ON: Treze anos depois, que momentos marcantes queriam deixar desta operação?

APP: É difícil resumir 13 anos mas tem quatro momentos marcantes. A chegada em 2004 e os combates para tirar território das gangues que causavam grande instabilidade no país. Em 2004 e até meados de 2007 as tropas brasileiras e as tropas da ONU impuseram a ordem onde as gangues tinham completo domínio que eram Cité Militaire, Belair e Cité Soleil e depois veio o terremoto de 2010 onde as tropas tiveram que não só capturar os líderes das gangues que fugiram após o terremoto quando os presídios abertos, até por uma questão humanitária ninguém tinha como manter presos mais de 5 mil presidiários na capital. As tropas nesse momento passaram também a atuar em ajuda humanitária em 2010. Depois vieram as eleições. São três eleições presidenciais. A última encerrou agora com a assumpção do presidente em 7 de fevereiro. O início das operações, os atritos depois de 2010, a  ajuda humanitária e o ataque às gangues novamente. As três eleições presidenciais, o grande trabalho que se teve após o furacão que atingiu o país em 4 de outubro do ano passado. Se eu tivesse que sintetizar, além de todo um trabalho anônimo que foi feito, esses seriam os quatro grandes marcos que nós tivemos na missão.

ON: As tropas do Brasil participaram na frente humanitária. Houve uma intervenção forte das forças brasileiras. Como é que vai ficar marcada a presença e a atuação nessas frentes humanitária e ao nível da comunidade?

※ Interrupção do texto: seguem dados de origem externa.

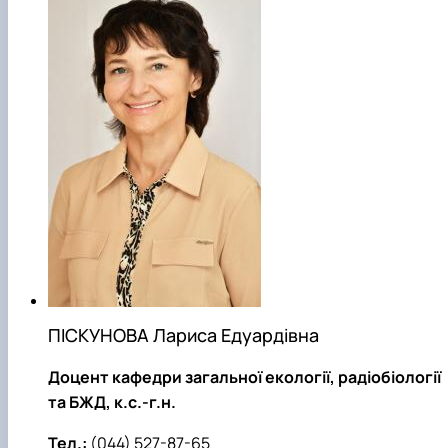
ПІСКУНОВА Лариса Едуардівна
Доцент кафедри загальної екології, радіобіології
та БЖД, к.с.-г.н.
Тел.:
(044) 527-87-65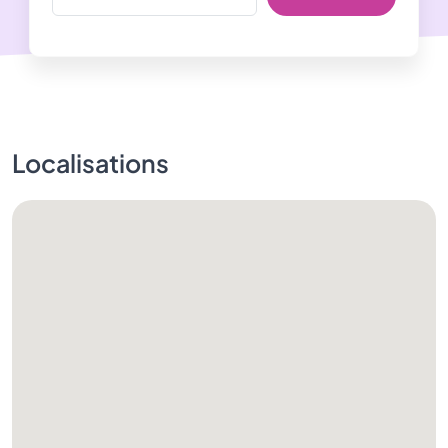
Localisations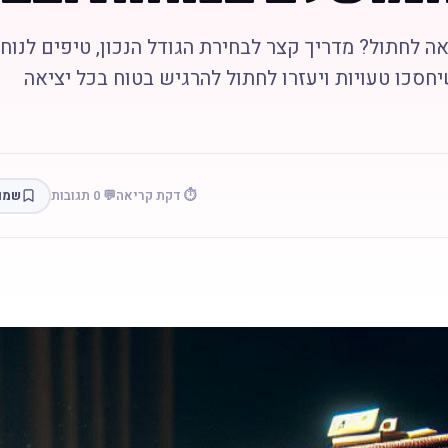
ה לחתול? מדריך קצר לבחירת הגודל הנכון, טיפים לנוח
חסכו טעויות ויעזרו לחתול להרגיש בטוח בכל יציאה
⏱️ דקת קריאה
💬 0 תגובות
שמו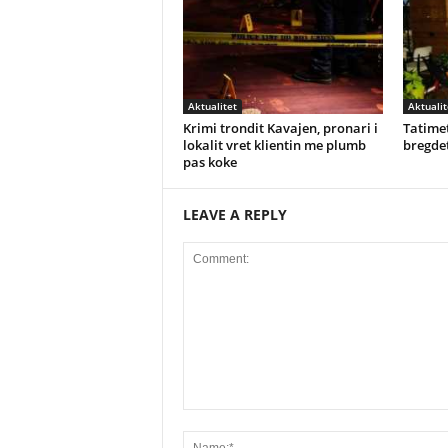
Aktualitet
Aktualit
Krimi trondit Kavajen, pronari i
Tatimet
lokalit vret klientin me plumb
bregdet
pas koke
LEAVE A REPLY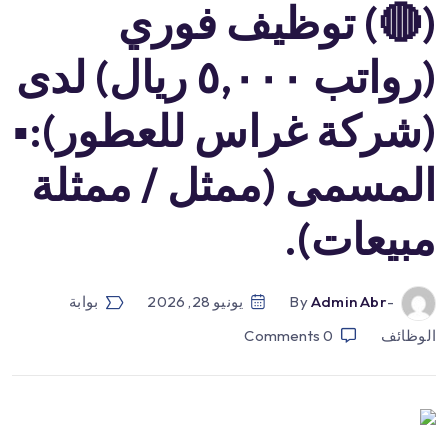
(🔴) توظيف فوري
(رواتب ٥,٠٠٠ ريال) لدى
(شركة غراس للعطور):▪️
المسمى (ممثل / ممثلة
مبيعات).
-by
Admin Abr
يونيو 28, 2026
بوابة
الوظائف
0
Comments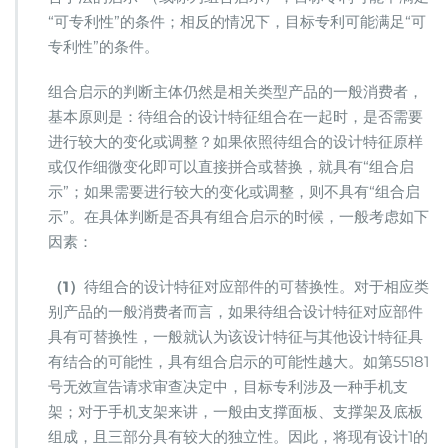
“可专利性”的条件；相反的情况下，目标专利可能满足“可
专利性”的条件。
组合启示的判断主体仍然是相关类型产品的一般消费者，
基本原则是：待组合的设计特征组合在一起时，是否需要
进行较大的变化或调整？如果依照待组合的设计特征原样
或仅作细微变化即可以直接拼合或替换，就具有“组合启
示”；如果需要进行较大的变化或调整，则不具有“组合启
示”。在具体判断是否具有组合启示的时候，一般考虑如下
因素：
（1）
待组合的设计特征对应部件的可替换性。对于相应类
别产品的一般消费者而言，如果待组合设计特征对应部件
具有可替换性，一般就认为该设计特征与其他设计特征具
有结合的可能性，具有组合启示的可能性越大。如第55181
号无效宣告请求审查决定中，目标专利涉及一种手机支
架；对于手机支架来讲，一般由支撑面板、支撑架及底板
组成，且三部分具有较大的独立性。因此，将现有设计1的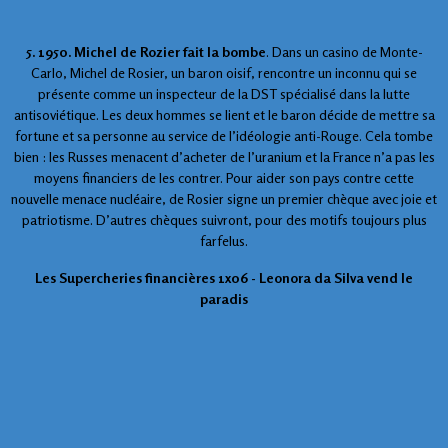
5. 1950. Michel de Rozier fait la bombe
. Dans un casino de Monte-
Carlo, Michel de Rosier, un baron oisif, rencontre un inconnu qui se
présente comme un inspecteur de la DST spécialisé dans la lutte
antisoviétique. Les deux hommes se lient et le baron décide de mettre sa
fortune et sa personne au service de l’idéologie anti-Rouge. Cela tombe
bien : les Russes menacent d’acheter de l’uranium et la France n’a pas les
moyens financiers de les contrer. Pour aider son pays contre cette
nouvelle menace nucléaire, de Rosier signe un premier chèque avec joie et
patriotisme. D’autres chèques suivront, pour des motifs toujours plus
farfelus.
Les Supercheries financières 1x06 - Leonora da Silva vend le
paradis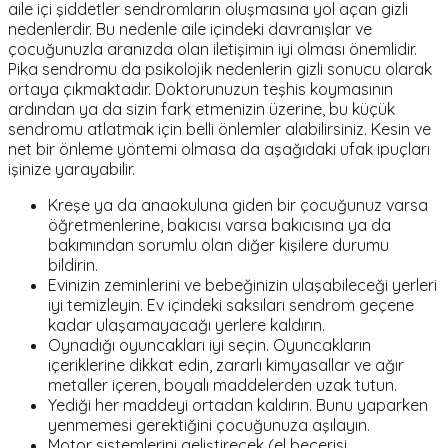
aile içi şiddetler sendromların oluşmasına yol açan gizli
nedenlerdir. Bu nedenle aile içindeki davranışlar ve
çocuğunuzla aranızda olan iletişimin iyi olması önemlidir.
Pika sendromu da psikolojik nedenlerin gizli sonucu olarak
ortaya çıkmaktadır. Doktorunuzun teşhis koymasının
ardından ya da sizin fark etmenizin üzerine, bu küçük
sendromu atlatmak için belli önlemler alabilirsiniz. Kesin ve
net bir önleme yöntemi olmasa da aşağıdaki ufak ipuçları
işinize yarayabilir.
Kreşe ya da anaokuluna giden bir çocuğunuz varsa
öğretmenlerine, bakıcısı varsa bakıcısına ya da
bakımından sorumlu olan diğer kişilere durumu
bildirin.
Evinizin zeminlerini ve bebeğinizin ulaşabileceği yerleri
iyi temizleyin. Ev içindeki saksıları sendrom geçene
kadar ulaşamayacağı yerlere kaldırın.
Oynadığı oyuncakları iyi seçin. Oyuncakların
içeriklerine dikkat edin, zararlı kimyasallar ve ağır
metaller içeren, boyalı maddelerden uzak tutun.
Yediği her maddeyi ortadan kaldırın. Bunu yaparken
yenmemesi gerektiğini çocuğunuza aşılayın.
Motor sistemlerini geliştirecek (el becerisi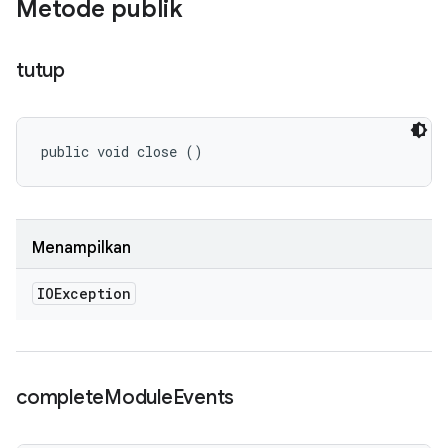
Metode publik
tutup
public void close ()
Menampilkan
IOException
complete
Module
Events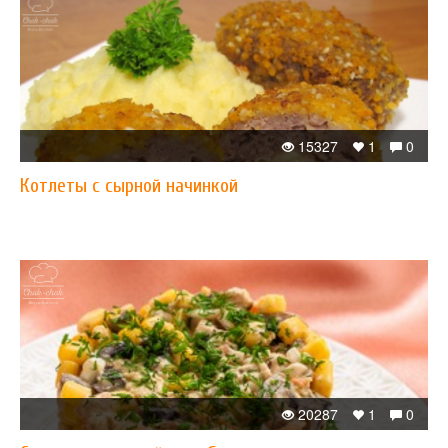
15327
1
0
Котлеты с сырной начинкой
20287
1
0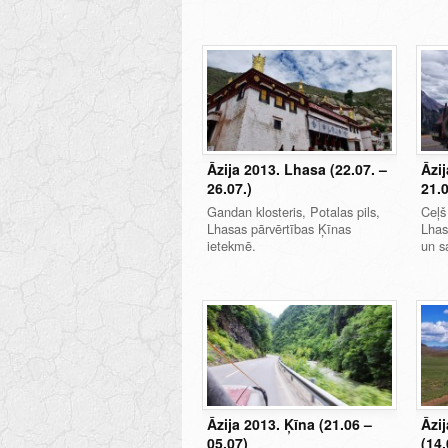
Āzija 2013. Lhasa (22.07. –
Āzij
26.07.)
21.
Gandan klosteris, Potalas pils,
Ceļš
Lhasas pārvērtības Ķīnas
Lhas
ietekmē.
un s
Āzija 2013. Ķīna (21.06 –
Āzi
05.07)
(14.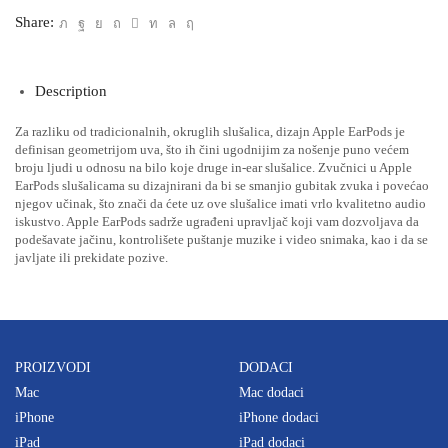
Share:
Description
Za razliku od tradicionalnih, okruglih slušalica, dizajn Apple EarPods je
definisan geometrijom uva, što ih čini ugodnijim za nošenje puno većem
broju ljudi u odnosu na bilo koje druge in-ear slušalice. Zvučnici u Apple
EarPods slušalicama su dizajnirani da bi se smanjio gubitak zvuka i povećao
njegov učinak, što znači da ćete uz ove slušalice imati vrlo kvalitetno audio
iskustvo. Apple EarPods sadrže ugrađeni upravljač koji vam dozvoljava da
podešavate jačinu, kontrolišete puštanje muzike i video snimaka, kao i da se
javljate ili prekidate pozive.
PROIZVODI
DODACI
Mac
Mac dodaci
iPhone
iPhone dodaci
iPad
iPad dodaci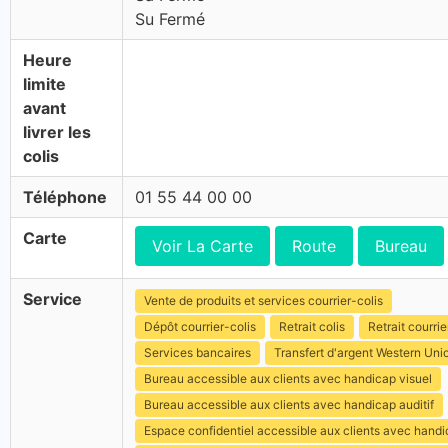
Su Fermé
Heure
limite
avant
livrer les
colis
Téléphone
01 55 44 00 00
Carte
Voir La Carte
Route
Bureau
Service
Vente de produits et services courrier-colis
Dépôt courrier-colis
Retrait colis
Retrait courrie
Services bancaires
Transfert d'argent Western Uni
Bureau accessible aux clients avec handicap visuel
Bureau accessible aux clients avec handicap auditif
Espace confidentiel accessible aux clients avec hand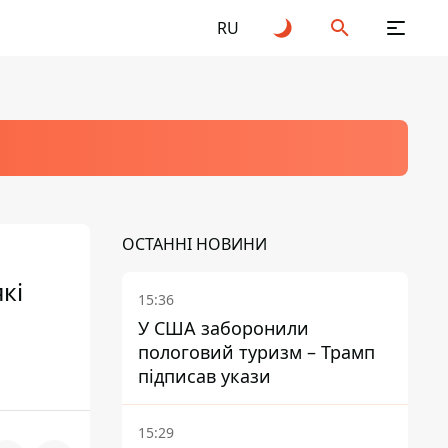
RU
ОСТАННІ НОВИНИ
кі
15:36
У США заборонили
пологовий туризм – Трамп
підписав укази
15:29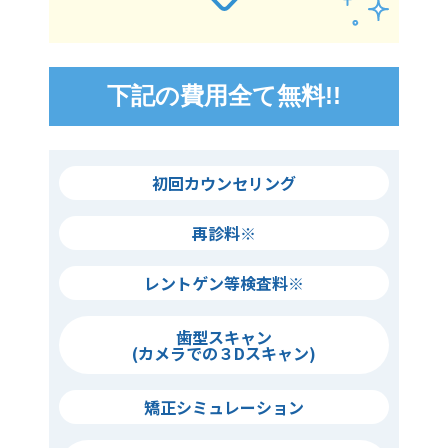
下記の費用全て無料!!
初回カウンセリング
再診料※
レントゲン等検査料※
歯型スキャン
(カメラでの３Dスキャン)
矯正シミュレーション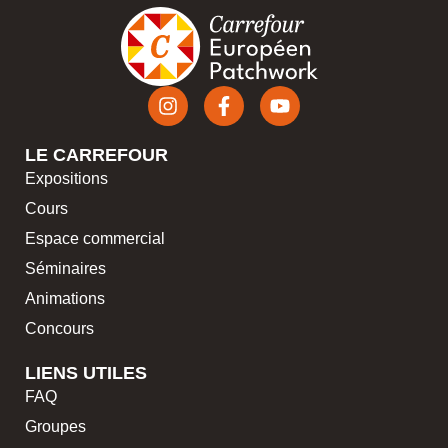
LE CARREFOUR
Expositions
Cours
Espace commercial
Séminaires
Animations
Concours
LIENS UTILES
FAQ
Groupes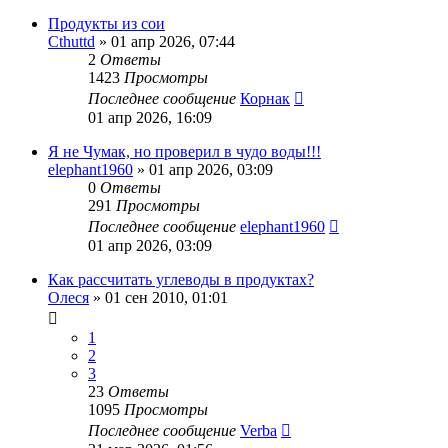
Продукты из сои
Cthuttd
»
01 апр 2026, 07:44
2
Ответы
1423
Просмотры
Последнее сообщение
Корнак
01 апр 2026, 16:09
Я не Чумак, но проверил в чудо воды!!!
elephant1960
»
01 апр 2026, 03:09
0
Ответы
291
Просмотры
Последнее сообщение
elephant1960
01 апр 2026, 03:09
Как рассчитать углеводы в продуктах?
Олеся
»
01 сен 2010, 01:01
1
2
3
23
Ответы
1095
Просмотры
Последнее сообщение
Verba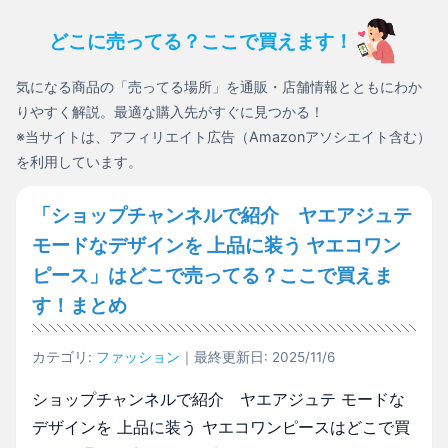
どこに売ってる？ここで買えます！
気になる商品の「売ってる場所」を通販・店舗情報とともにわか
りやすく解説。最適な購入先がすぐに見つかる！
※当サイトは、アフィリエイト広告（Amazonアソシエイト含む）
を利用しています。
「ショップチャンネルで紹介 ヤエアジュテ
モードなデザインを 上品に装う ヤエコワン
ピース」はどこで売ってる？ここで買えま
す！まとめ
カテゴリ:
ファッション
｜最終更新日: 2025/11/6
ショップチャンネルで紹介 ヤエアジュテ モードな
デザインを 上品に装う ヤエコワンピースはどこで買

APP: Nas várias comunidades do Haiti, a lembrança que elas terão é exatamente dessa ajuda humanitária e desse trabalho que foi feito junto às comunidades. Principalmente na capital, mas agora depois de 2015 quando diminui o efetivo das forças da ONU e ficamos com menores quantidades de tropas, as tropas brasileiras passaram a atuar em cinco departamentos. Essa ajuda humanitária e esse trabalho social foram expandidos. A engenharia do Brabat fez um trabalho digno de referência para ser lembrado aqui. Ela escavou poços artesianos em áreas em que pequenas comunidades nunca tinham tido acesso à água jorrando do solo. Tinham dificuldade de captar água. A engenharia foi lá e fez esses poços artesianos em profundidades que às vezes ultrapassavam 150 metros e em terrenos rochosos. Esse foi um trabalho muito importante para essas comunidades. O fornecimento de água potável nos caminhões-tanque nos finais de semana para orfanatos, para hospitais e inclusive para presídios também e ONGs. A assistência médica odontológica que foi prestada pelos médicos odontólogos da companhia de engenharia e do Brabat esse é um trabalho que vai ficar marcado no coração de muitas comunidades haitianas inclusive  reconstrução e construção de escolas, uma herança que nós vamos deixar no país.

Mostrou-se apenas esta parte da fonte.